NavList:
A Community Devoted to the Preservation and Practice of Celestial Navigation and Other Methods of Traditional Wayfinding
From: Frank Reed
Date: 2023 Jun 7, 14:59 -0700
They seem to be referring back to a "Sky News" report. I think this is the original:
https://news.sky.com/story/royal-navys-experimental-ship-carries-out-first-trial-of-quantum-navigation-system-12889487.
Sky News has a reputation for exaggeration and some sensationalism, but the overall story sounds reasonable. They're testing accelerometers which somehow employ ultra-cold Rubidium atoms. The goal presumably is to cool the cloud of atoms until they transition to a "BEC" or "Bose-Einstein Condensate" where they exist in one common "bosonic" quantum state. Off the top of my head, I have no idea why, but I wouldn't be surprised to learn that such a BEC could make an exceptionally accurate accelerometer.

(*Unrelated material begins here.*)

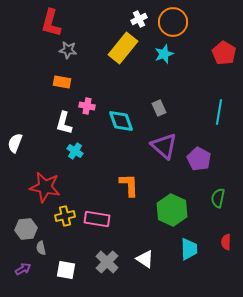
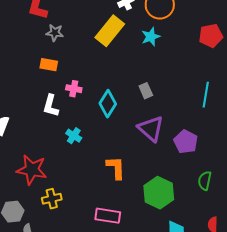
red pentagon: (224, 53) -> (211, 36), turned 30
cyan diamond: (121, 121) -> (108, 104), turned 52
cyan cross: (75, 151) -> (74, 136), moved
pink rectangle: (97, 219) -> (108, 216), moved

Why would we want accelerometers? Of course, accelerometers are the basis for every INS, inertial navigation system. You measure accelerations in three linear axes and three rotational axes and from those you add up by integrating twice, and the result is your change in position and orientation. Inertial navigation has existed since the 1950s. Positions derived from it tend to drift over time. Better accelerometers yield less drift. Less drift means better navigation.